Bridging the Gap Between Monaural Speech Enhancement and Recognition with Distortion-Independent Acoustic Modeling
This addresses the gap between speech enhancement and recognition for ASR systems, but is incremental as it builds on existing methods.
The paper tackles the problem that enhanced speech does not improve automatic speech recognition (ASR) performance due to distortions, and finds that distortion-independent acoustic modeling overcomes this issue, outperforming the previous best system on the CHiME-2 corpus.

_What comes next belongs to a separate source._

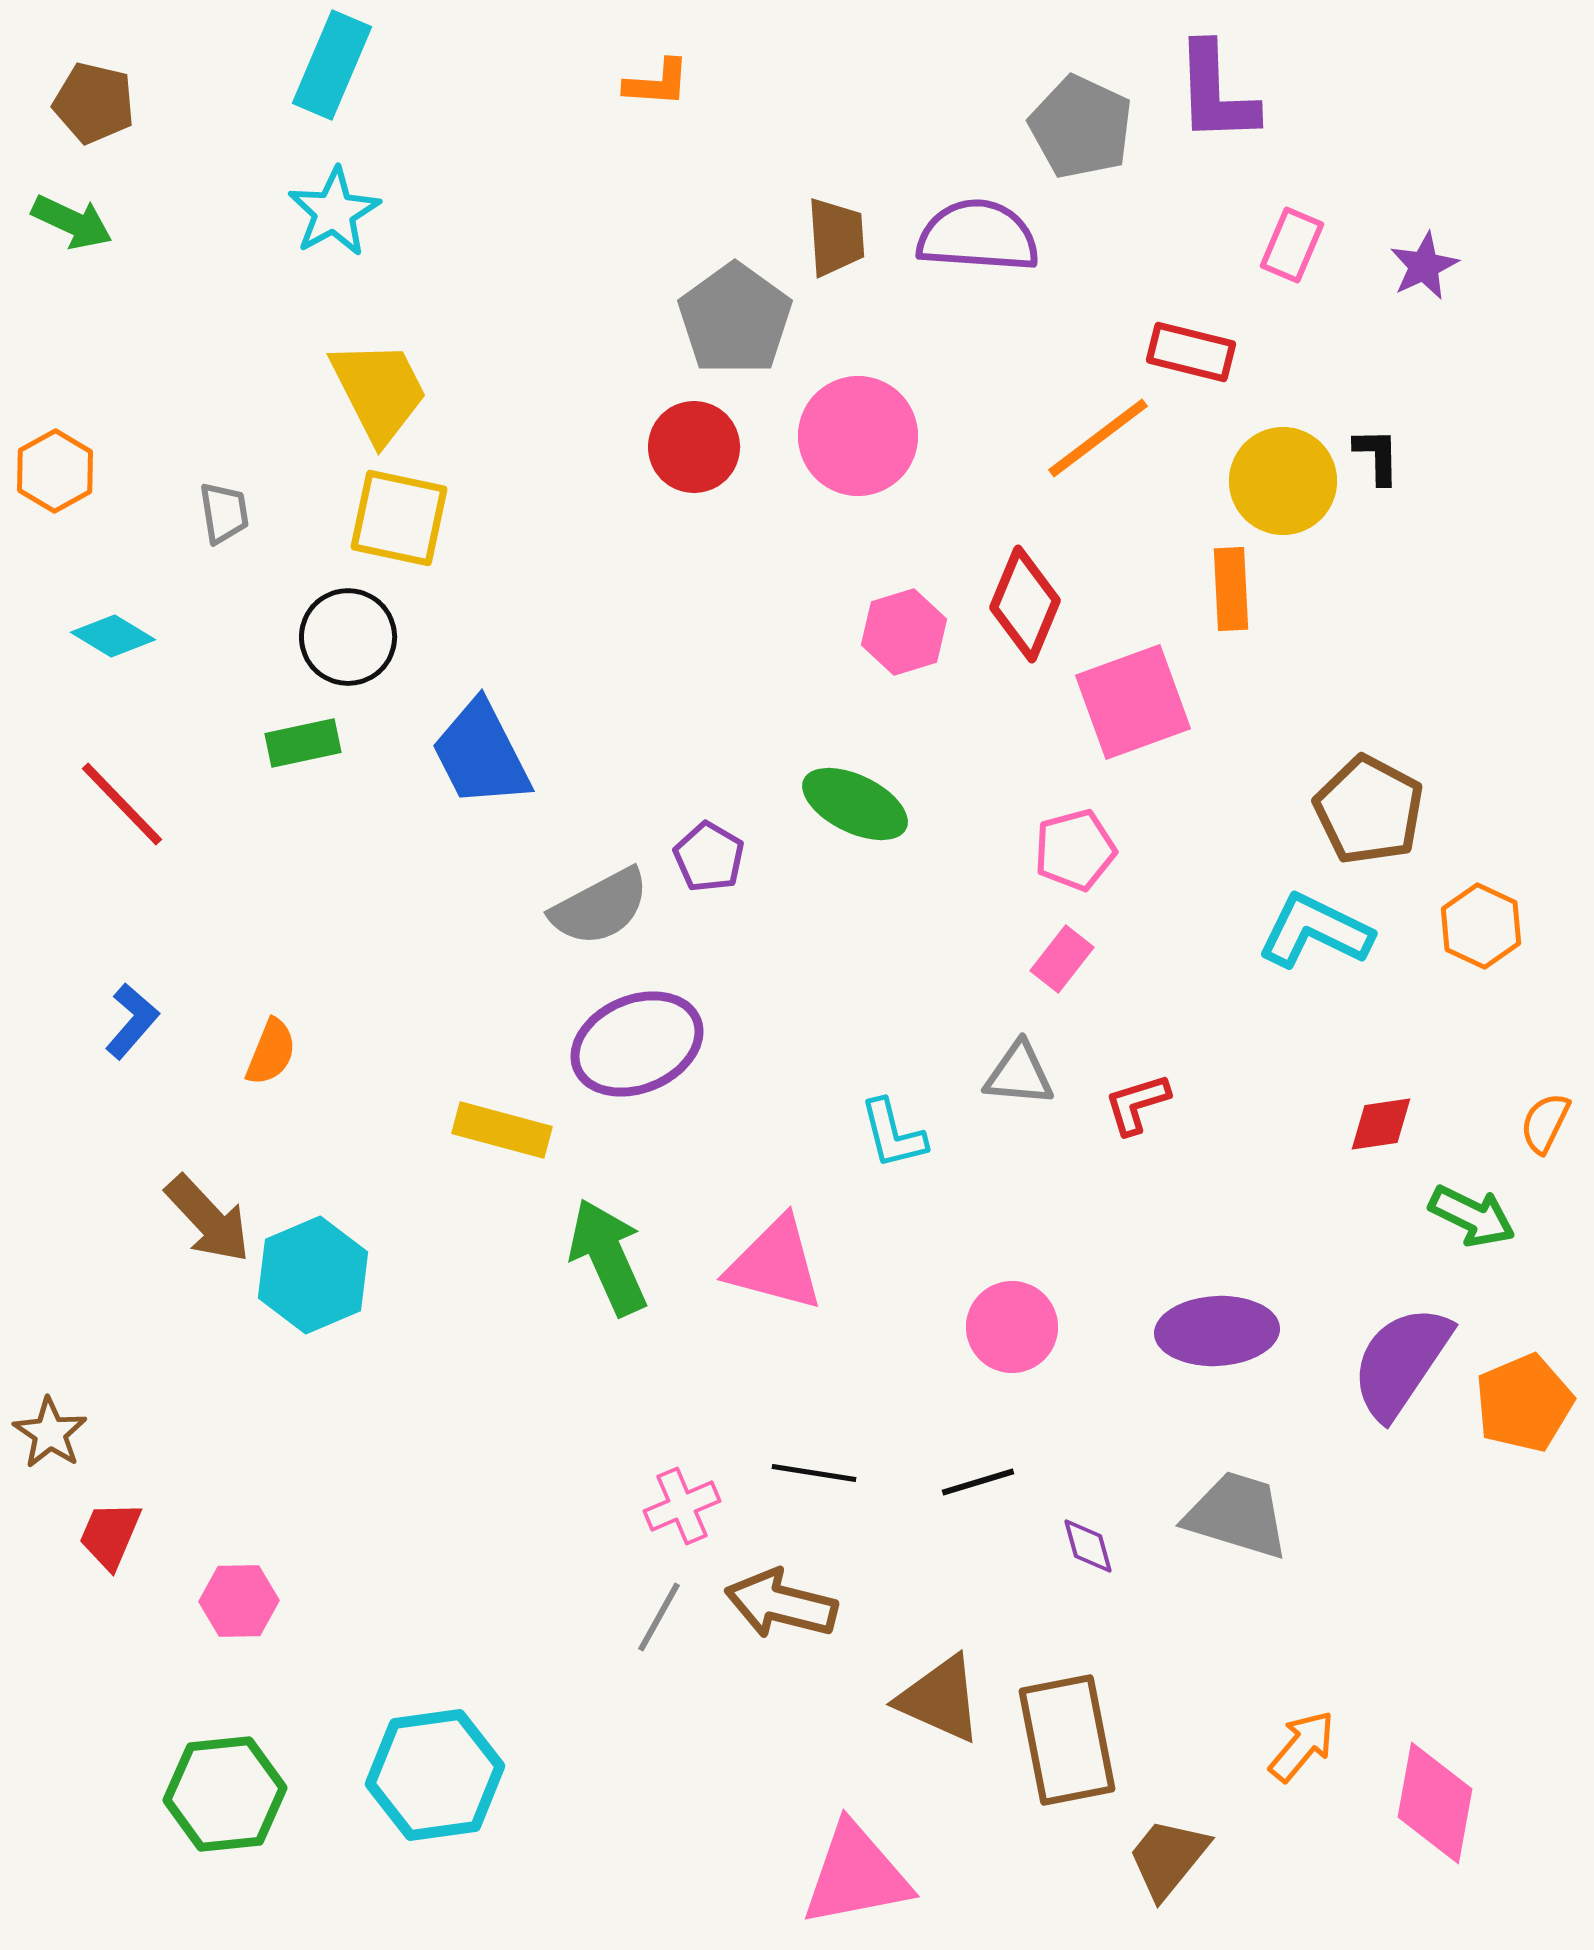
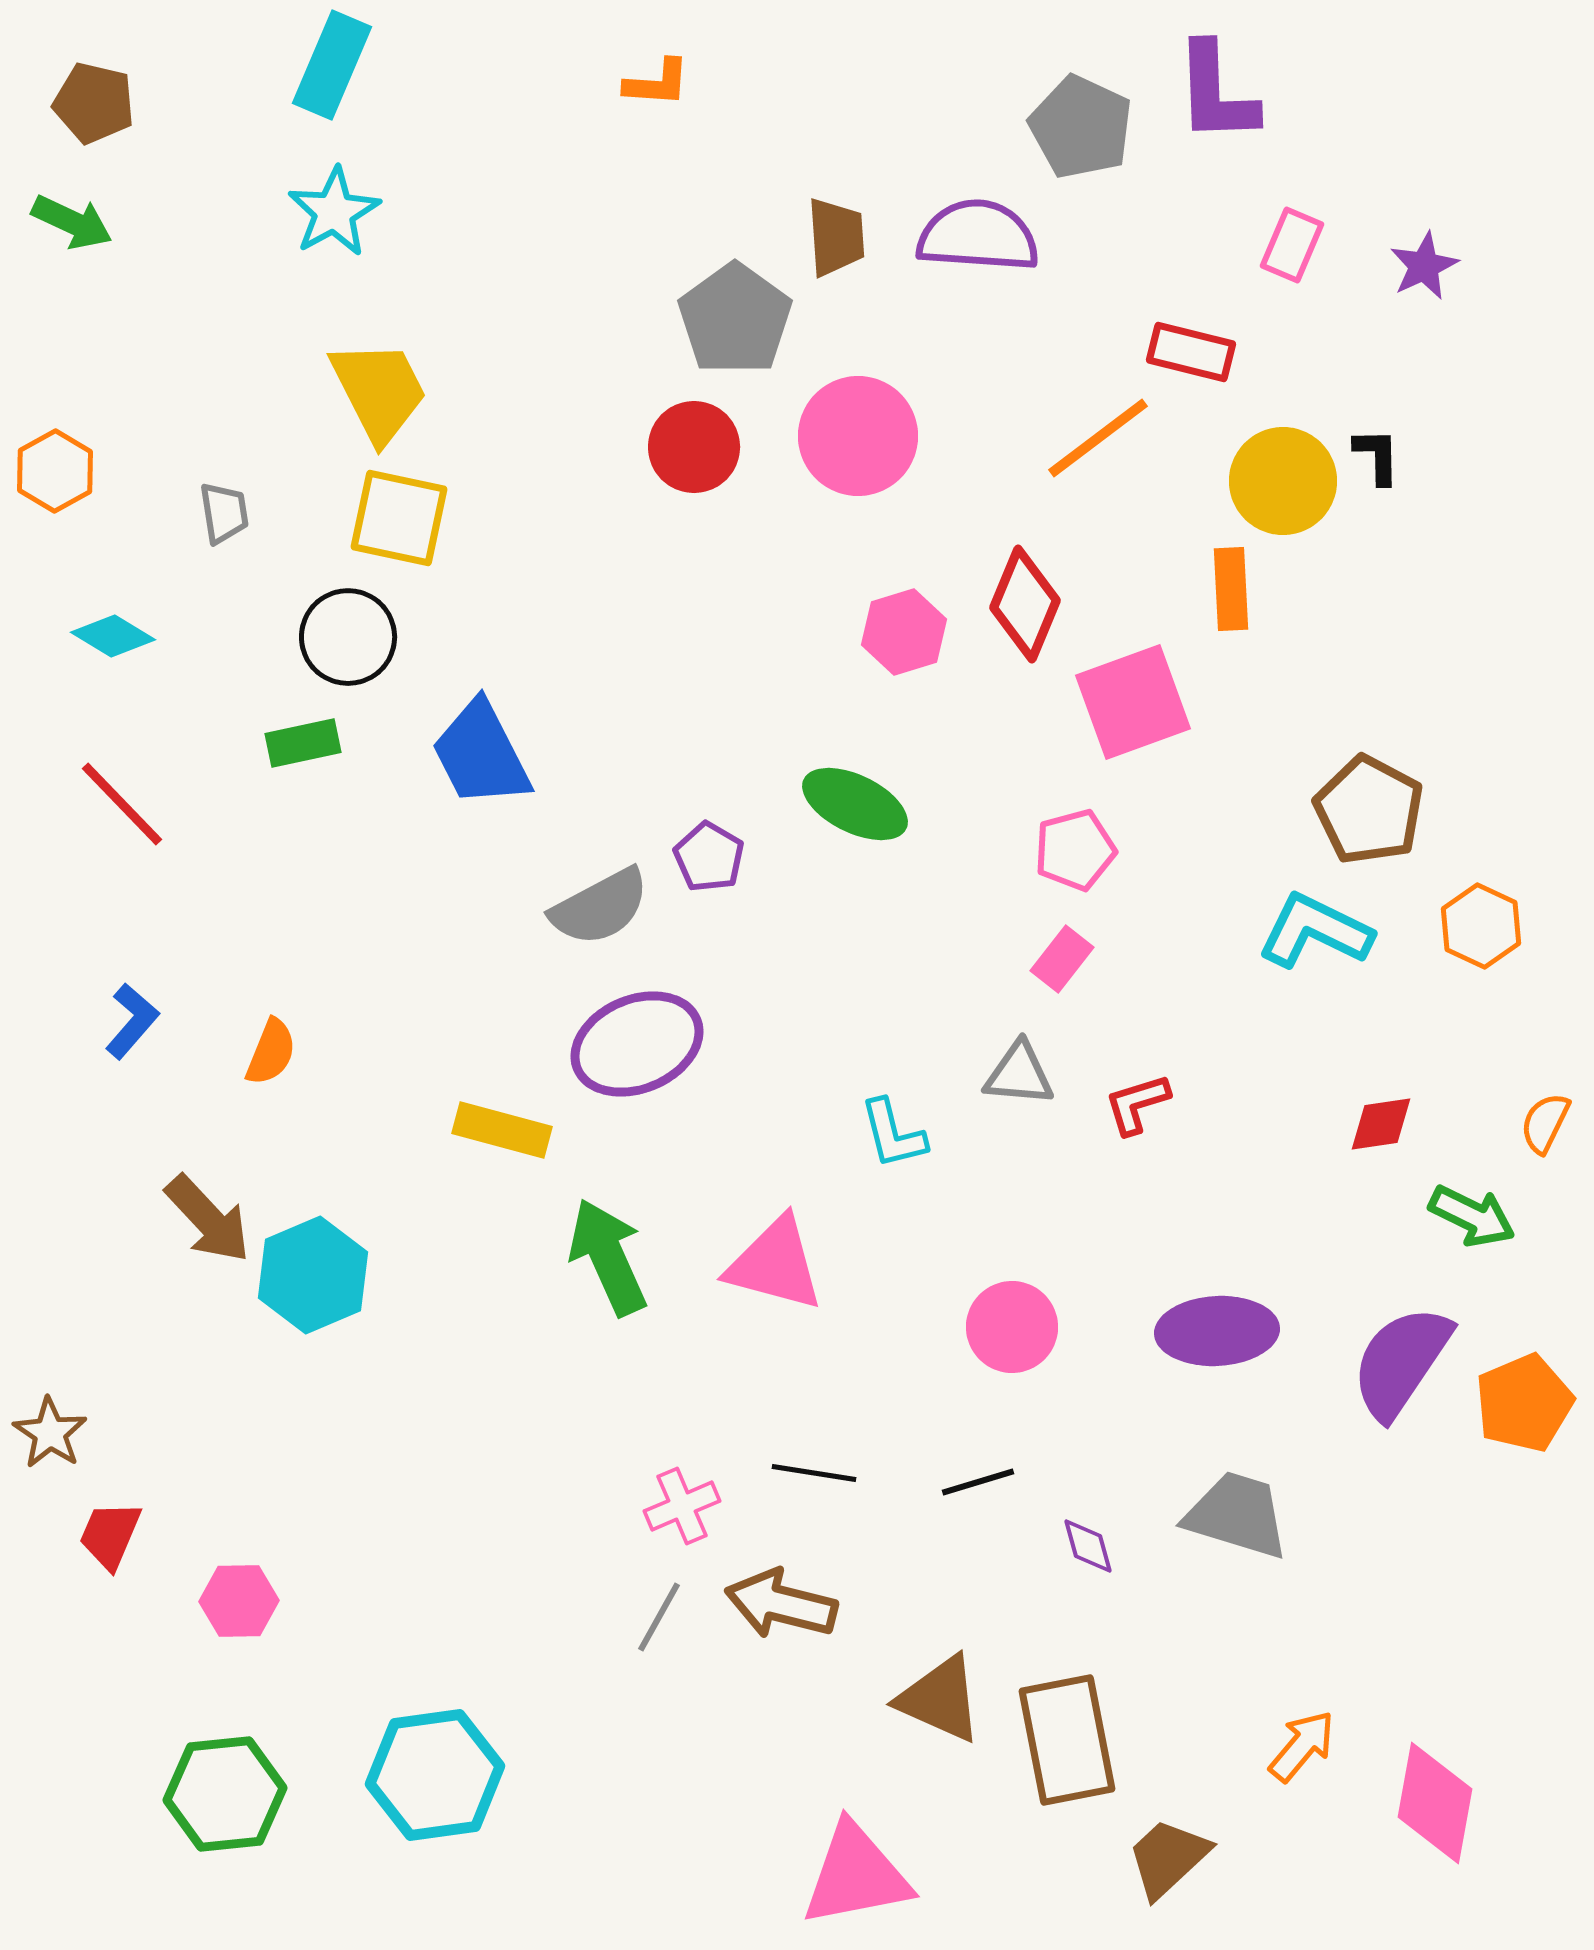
brown trapezoid at (1168, 1858): rotated 8 degrees clockwise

Monaural speech enhancement has made dramatic advances since the introduction of deep learning a few years ago. Although enhanced speech has been demonstrated to have better intelligibility and quality for human listeners, feeding it directly to automatic speech recognition (ASR) systems trained with noisy speech has not produced expected improvements in ASR performance. The lack of an enhancement benefit on recognition, or the gap between monaural speech enhancement and recognition, is often attributed to speech distortions introduced in the enhancement process. In this study, we analyze the distortion problem, compare different acoustic models, and investigate a distortion-independent training scheme for monaural speech recognition. Experimental results suggest that distortion-independent acoustic modeling is able to overcome the distortion problem. Such an acoustic model can also work with speech enhancement models different from the one used during training. Moreover, the models investigated in this paper outperform the previous best system on the CHiME-2 corpus.